(TASK MATERIAL)
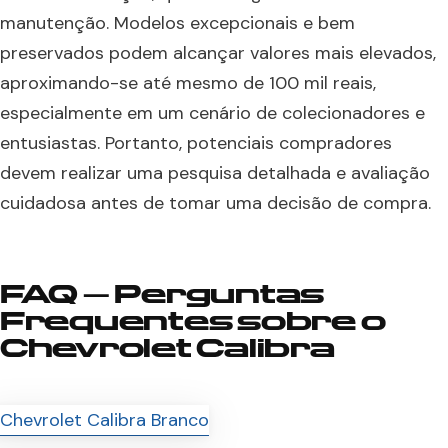
manutenção. Modelos excepcionais e bem
preservados podem alcançar valores mais elevados,
aproximando-se até mesmo de 100 mil reais,
especialmente em um cenário de colecionadores e
entusiastas. Portanto, potenciais compradores
devem realizar uma pesquisa detalhada e avaliação
cuidadosa antes de tomar uma decisão de compra.
FAQ – Perguntas
Frequentes sobre o
Chevrolet Calibra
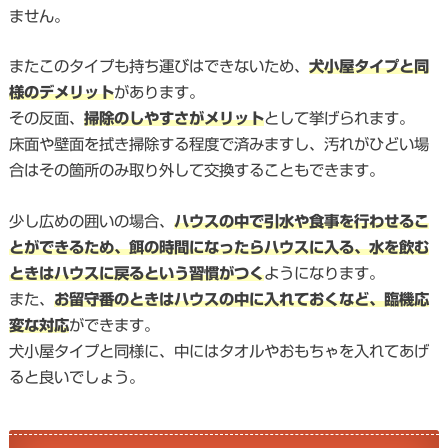
ません。
またこのタイプも持ち運びはできないため、
犬小屋タイプと同
様のデメリット
があります。
その反面、
掃除のしやすさがメリット
として挙げられます。
床面や壁面を拭き掃除する程度で済みますし、汚れがひどい場
合はその箇所のみ取り外して交換することもできます。
少し広めの囲いの場合、
ハウスの中で引水や食事を行わせるこ
とができるため、餌の時間になったらハウスに入る、水を飲む
ときはハウスに戻るという習慣がつく
ようになります。
また、
お留守番のときはハウスの中に入れておくなど、臨機応
変な対応
ができます。
犬小屋タイプと同様に、中にはタオルやおもちゃを入れてあげ
ると良いでしょう。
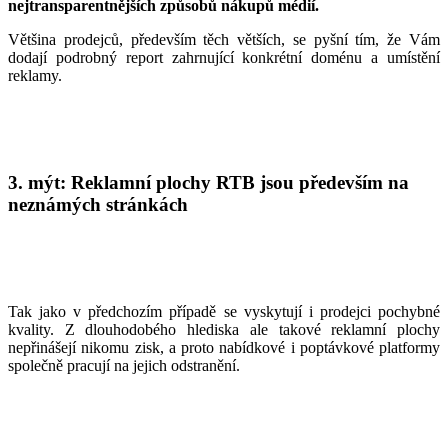
nejtransparentnějších způsobů nákupů médií.
Většina prodejců, především těch větších, se pyšní tím, že Vám
dodají podrobný report zahrnující konkrétní doménu a umístění
reklamy.
3. mýt: Reklamní plochy RTB jsou především na
neznámých stránkách
Tak jako v předchozím případě se vyskytují i prodejci pochybné
kvality. Z dlouhodobého hlediska ale takové reklamní plochy
nepřinášejí nikomu zisk, a proto nabídkové i poptávkové platformy
společně pracují na jejich odstranění.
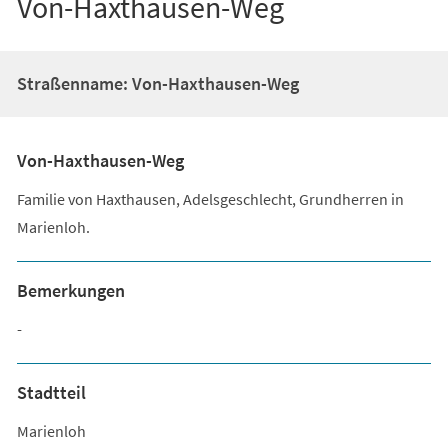
Von-Haxthausen-Weg
Straßenname: Von-Haxthausen-Weg
Von-Haxthausen-Weg
Familie von Haxthausen, Adelsgeschlecht, Grundherren in
Marienloh.
Bemerkungen
-
Stadtteil
Marienloh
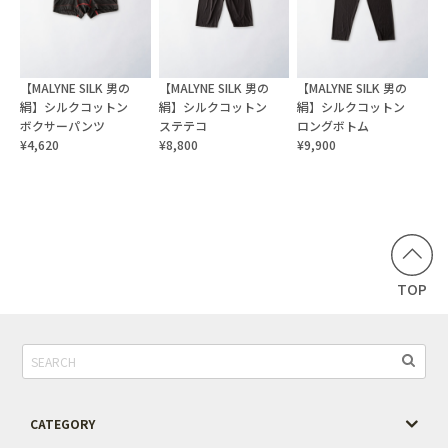
【MALYNE SILK 男の
【MALYNE SILK 男の
【MALYNE SILK 男の
絹】シルクコットン
絹】シルクコットン
絹】シルクコットン
ボクサーパンツ
ステテコ
ロングボトム
¥4,620
¥8,800
¥9,900
TOP
CATEGORY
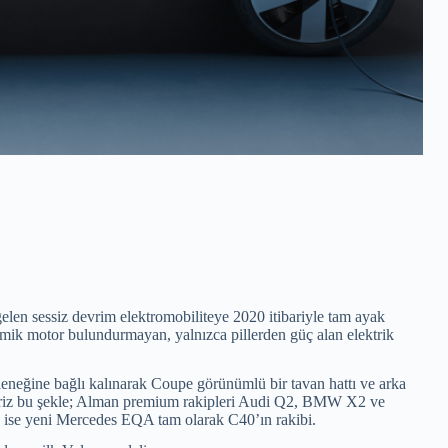
len sessiz devrim elektromobiliteye 2020 itibariyle tam ayak
ermik motor bulundurmayan, yalnızca pillerden güç alan elektrik
eneğine bağlı kalınarak Coupe görünümlü bir tavan hattı ve arka
liriz bu şekle; Alman premium rakipleri Audi Q2, BMW X2 ve
ta ise yeni Mercedes EQA tam olarak C40’ın rakibi.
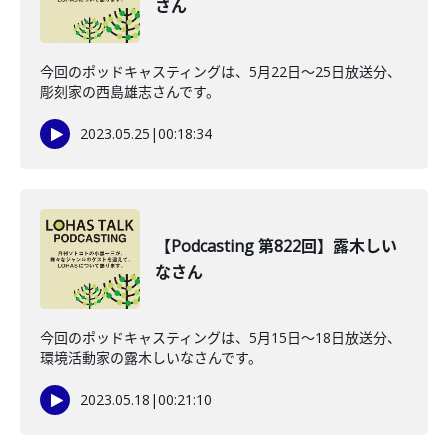
さん
今回のポッドキャスティングは、5月22日〜25日放送分、
彫刻家の西島雄志さんです。
2023.05.25
|
00:18:34
【Podcasting 第822回】露木しい
なさん
今回のポッドキャスティングは、5月15日〜18日放送分、
環境活動家の露木しいなさんです。
2023.05.18
|
00:21:10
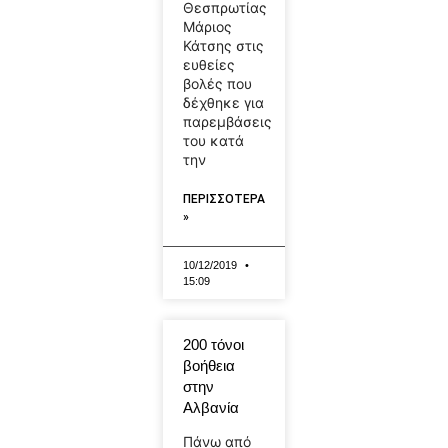
Θεσπρωτίας
Μάριος
Κάτσης στις
ευθείες
βολές που
δέχθηκε για
παρεμβάσεις
του κατά
την
ΠΕΡΙΣΣΟΤΕΡΑ
»
10/12/2019
15:09
200 τόνοι
βοήθεια
στην
Αλβανία
Πάνω από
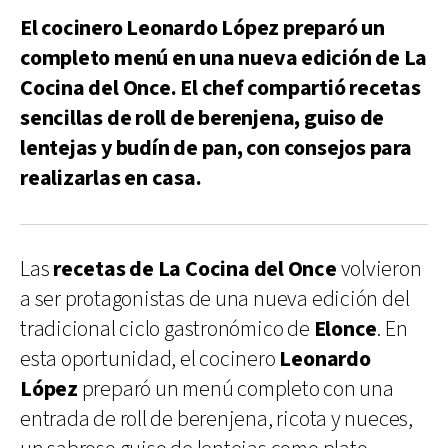
El cocinero Leonardo López preparó un
completo menú en una nueva edición de La
Cocina del Once. El chef compartió recetas
sencillas de roll de berenjena, guiso de
lentejas y budín de pan, con consejos para
realizarlas en casa.
Las
recetas de La Cocina del Once
volvieron
a ser protagonistas de una nueva edición del
tradicional ciclo gastronómico de
Elonce
. En
esta oportunidad, el cocinero
Leonardo
López
preparó un menú completo con una
entrada de roll de berenjena, ricota y nueces,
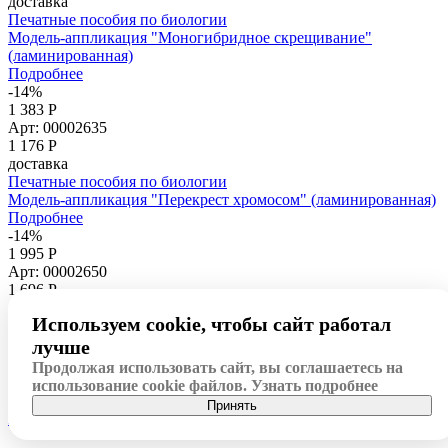
доставка
Печатные пособия по биологии
Модель-аппликация "Моногибридное скрещивание"
(ламинированная)
Подробнее
-14%
1 383 Р
Арт: 00002635
1 176
Р
доставка
Печатные пособия по биологии
Модель-аппликация "Перекрест хромосом" (ламинированная)
Подробнее
-14%
1 995 Р
Арт: 00002650
1 696
Р
доставка
Используем cookie, чтобы сайт работал
Печатные пособия по биологии
Модель-аппликация "Строение и разнообразие простейших"
лучше
(ламинированная)
Продолжая использовать сайт, вы соглашаетесь на
Подробнее
использование cookie файлов.
Узнать подробнее
-15%
Принять
2 153 Р
Главная
Арт: 00002607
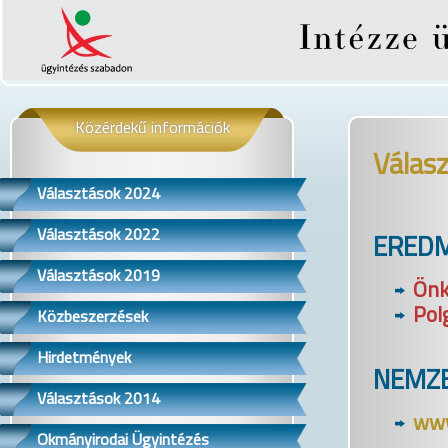
Közérdekű információk
Válas
Választások 2024
Választások 2022
ERED
Választások 2019
Önk
Pol
Közbeszerzések
Hirdetmények
NEMZE
Választások 2014
www
Okmányirodai Ügyintézés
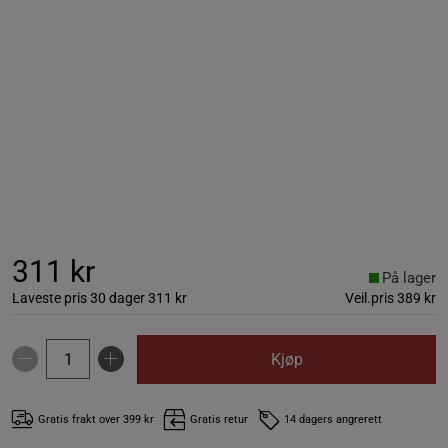
311 kr
På lager
Laveste pris 30 dager
311 kr
Veil.pris
389 kr
Kjøp
Gratis frakt over 399 kr
Gratis retur
14 dagers angrerett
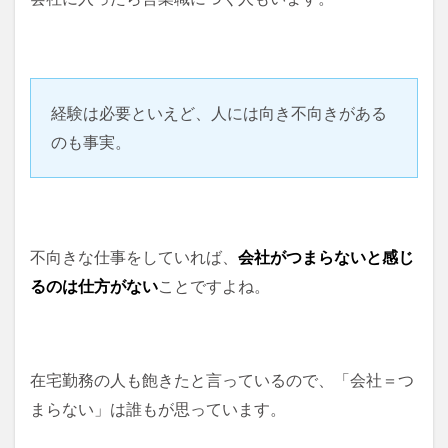
経験は必要といえど、人には向き不向きがある
のも事実。
不向きな仕事をしていれば、
会社がつまらないと感じ
るのは仕方がない
ことですよね。
在宅勤務の人も飽きたと言っているので、「会社＝つ
まらない」は誰もが思っています。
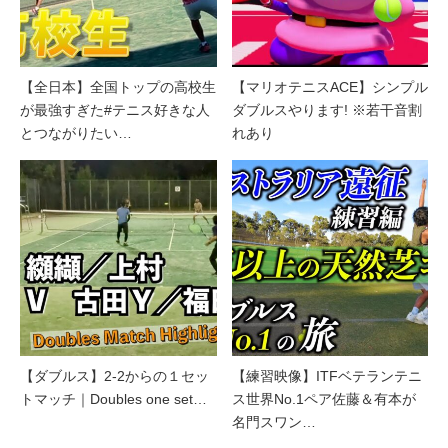
【全日本】全国トップの高校生
【マリオテニスACE】シンプル
が最強すぎた#テニス好きな人
ダブルスやります! ※若干音割
とつながりたい…
れあり
【ダブルス】2-2からの１セッ
【練習映像】ITFベテランテニ
トマッチ｜Doubles one set…
ス世界No.1ペア佐藤＆有本が
名門スワン…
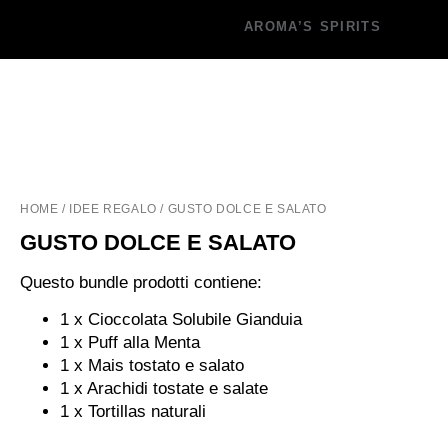
AROMA’S SPIRITS
HOME
/
IDEE REGALO
/ GUSTO DOLCE E SALATO
GUSTO DOLCE E SALATO
Questo bundle prodotti contiene:
1 x Cioccolata Solubile Gianduia
1 x Puff alla Menta
1 x Mais tostato e salato
1 x Arachidi tostate e salate
1 x Tortillas naturali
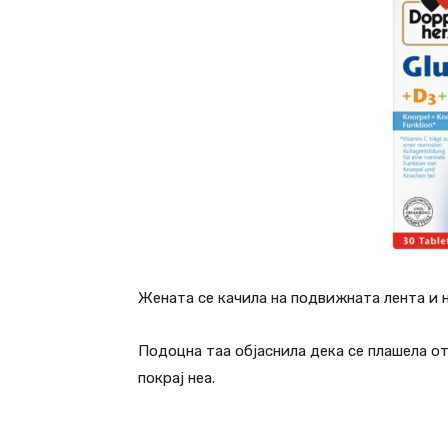
Жената се качила на подвижната лента и н
Подоцна таа објаснила дека се плашела оти
покрај неа.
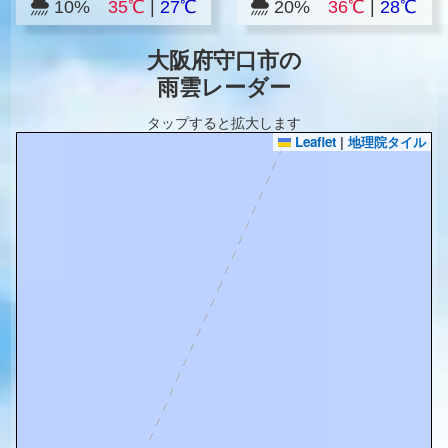
10%
35℃
|
27℃
20%
36℃
|
28℃
大阪府守口市の
雨雲レーダー
タップすると拡大します
Leaflet
|
地理院タイル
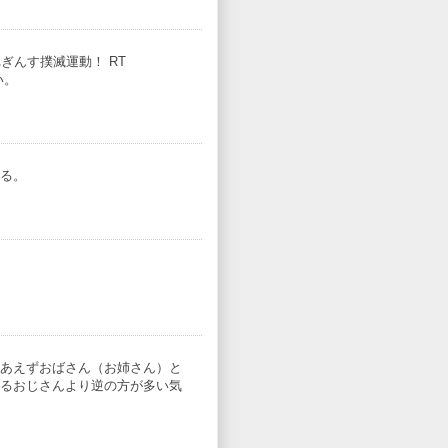
 れぎんす撲滅運動！ RT
い。
る。
あえずおばさん（お姉さん）と
るおじさんより逆の方が多い気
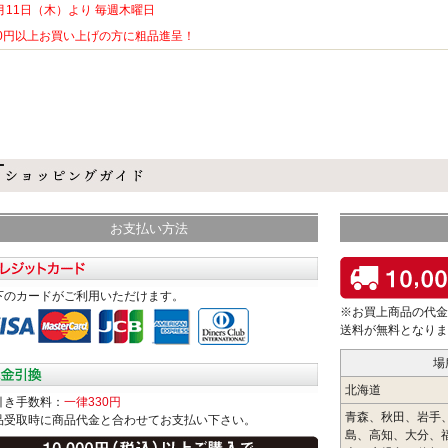
月11日（木）より 毎週木曜日
80円以上お買い上げの方に粗品進呈！
お支払い方法
下のカードがご利用いただけます。
※お買上商品の代金
送料が無料となりま
場
北海道
引き手数料：
一律330円
青森、秋田、岩手
品受取時に商品代金と合わせてお支払い下さい。
島、高知、大分、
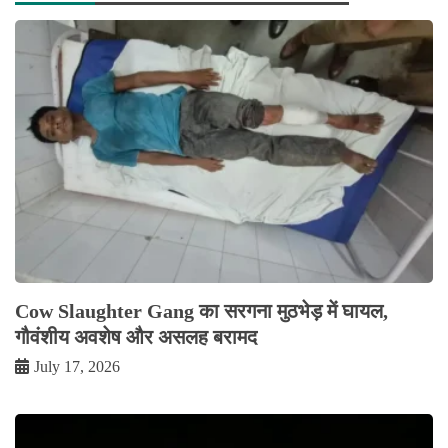
Cow Slaughter Gang का सरगना मुठभेड़ में घायल,
गौवंशीय अवशेष और असलह बरामद
July 17, 2026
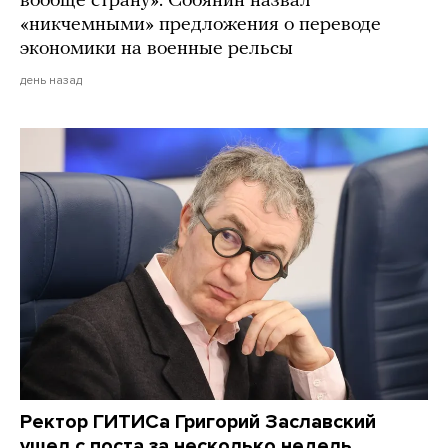
вообще страну». Собянин назвал
«никчемными» предложения о переводе
экономики на военные рельсы
день назад
Ректор ГИТИСа Григорий Заславский
ушел с поста за несколько недель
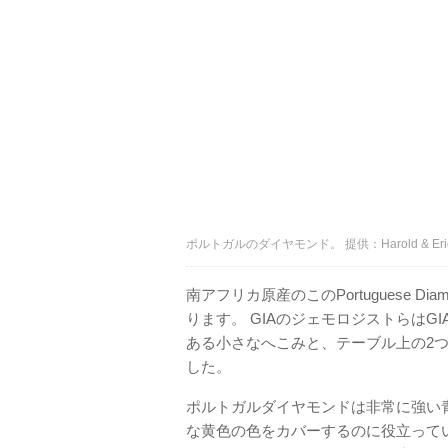
ポルトガルのダイヤモンド。 提供：Harold & Erica 
南アフリカ原産のこのPortuguese Di
ります。 GIAのジェモロジストらはG
ある小さなへこみと、テーブル上の2つ
した。
ポルトガルダイヤモンドは非常に強い
な黄色の色をカバーするのに役立ってい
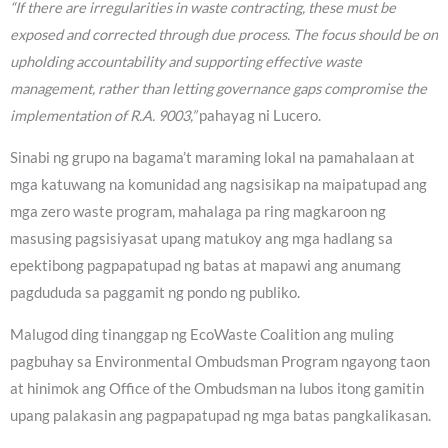
“If there are irregularities in waste contracting, these must be
exposed and corrected through due process. The focus should be on
upholding accountability and supporting effective waste
management, rather than letting governance gaps compromise the
implementation of R.A. 9003,”
pahayag ni Lucero.
Sinabi ng grupo na bagama’t maraming lokal na pamahalaan at
mga katuwang na komunidad ang nagsisikap na maipatupad ang
mga zero waste program, mahalaga pa ring magkaroon ng
masusing pagsisiyasat upang matukoy ang mga hadlang sa
epektibong pagpapatupad ng batas at mapawi ang anumang
pagdududa sa paggamit ng pondo ng publiko.
Malugod ding tinanggap ng EcoWaste Coalition ang muling
pagbuhay sa Environmental Ombudsman Program ngayong taon
at hinimok ang Office of the Ombudsman na lubos itong gamitin
upang palakasin ang pagpapatupad ng mga batas pangkalikasan.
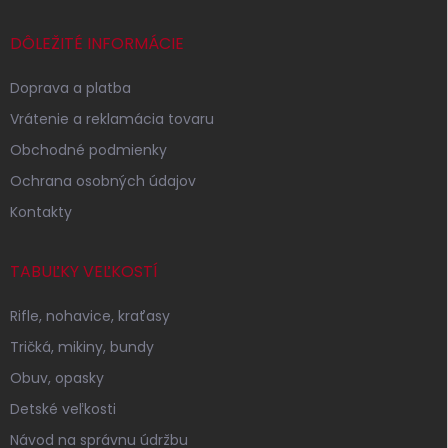
á
p
DÔLEŽITÉ INFORMÁCIE
ä
t
Doprava a platba
i
Vrátenie a reklamácia tovaru
e
Obchodné podmienky
Ochrana osobných údajov
Kontakty
TABUĽKY VEĽKOSTÍ
Rifle, nohavice, kraťasy
Tričká, mikiny, bundy
Obuv, opasky
Detské veľkosti
Návod na správnu údržbu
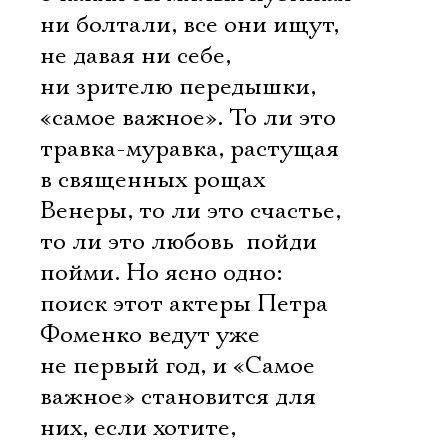
ни болтали, все они ищут,
не давая ни себе,
ни зрителю передышки,
«самое важное». То ли это
травка-муравка, растущая
в священных рощах
Венеры, то ли это счастье,
то ли это любовь  пойди
пойми. Но ясно одно:
поиск этот актеры Петра
Фоменко ведут уже
не первый год, и «Самое
важное» становится для
них, если хотите,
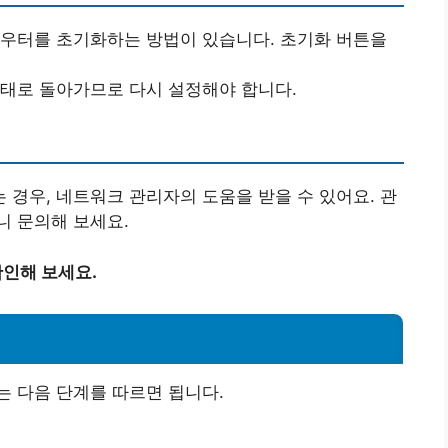
라우터를 초기화하는 방법이 있습니다. 초기화 버튼을
상태로 돌아가므로 다시 설정해야 합니다.
 경우, 네트워크 관리자의 도움을 받을 수 있어요. 관
니 문의해 보세요.
확인해 보세요.
 다음 단계를 따르면 됩니다.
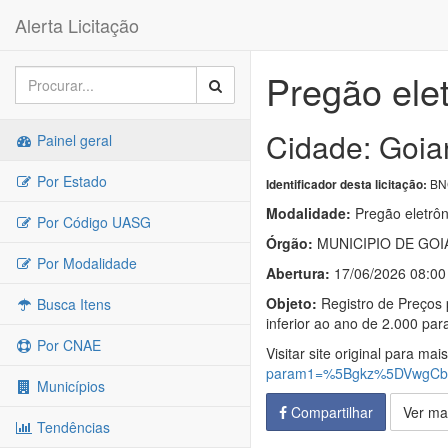
Alerta Licitação
Pregão ele
Cidade: Goia
Painel geral
Por Estado
BNC
Identificador desta licitação:
Modalidade:
Pregão eletrôn
Por Código UASG
Órgão:
MUNICIPIO DE GOI
Por Modalidade
Abertura:
17/06/2026 08:00
Objeto:
Registro de Preços 
Busca Itens
inferior ao ano de 2.000 pa
Por CNAE
Visitar site original para mai
param1=%5Bgkz%5DVwgCby
Municípios
Compartilhar
Ver ma
Tendências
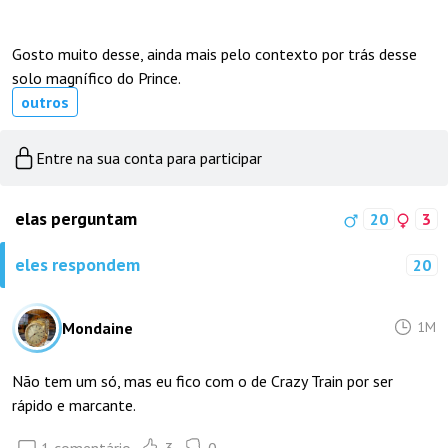
Gosto muito desse, ainda mais pelo contexto por trás desse
solo magnífico do Prince.
outros
Entre na sua conta para participar
elas perguntam
20
3
eles respondem
20
Mondaine
1M
Não tem um só, mas eu fico com o de Crazy Train por ser
rápido e marcante.
1 comentário
3
0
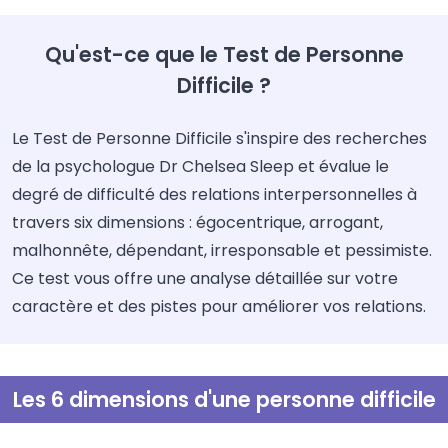
Qu'est-ce que le Test de Personne
Difficile ?
Le Test de Personne Difficile s'inspire des recherches
de la psychologue Dr Chelsea Sleep et évalue le
degré de difficulté des relations interpersonnelles à
travers six dimensions : égocentrique, arrogant,
malhonnête, dépendant, irresponsable et pessimiste.
Ce test vous offre une analyse détaillée sur votre
caractère et des pistes pour améliorer vos relations.
Les 6 dimensions d'une personne difficile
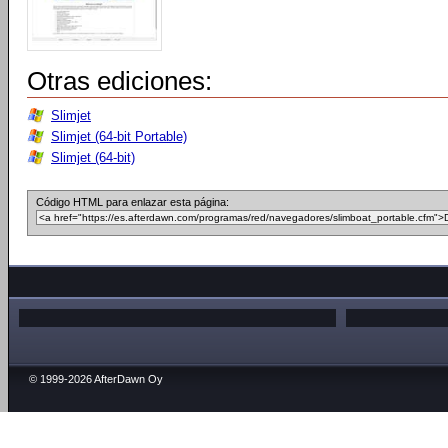
Otras ediciones:
Slimjet
Slimjet (64-bit Portable)
Slimjet (64-bit)
Código HTML para enlazar esta página:
© 1999-2026 AfterDawn Oy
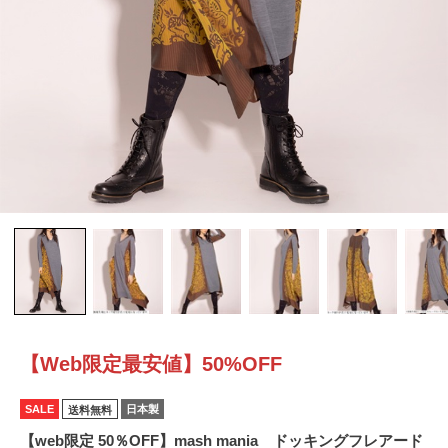
【Web限定最安値】50%OFF
SALE
日本製
送料無料
【web限定 50％OFF】mash mania ドッキングフレアード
(End TASK MATERIAL)
◆ **PROBLEM TO WORK ON**
Return a copy of each line in the entries that contains "cookie".

◆ **EXERCISE RESULT**
Используем cookie, чтобы сайт работал
использование cookie файлов.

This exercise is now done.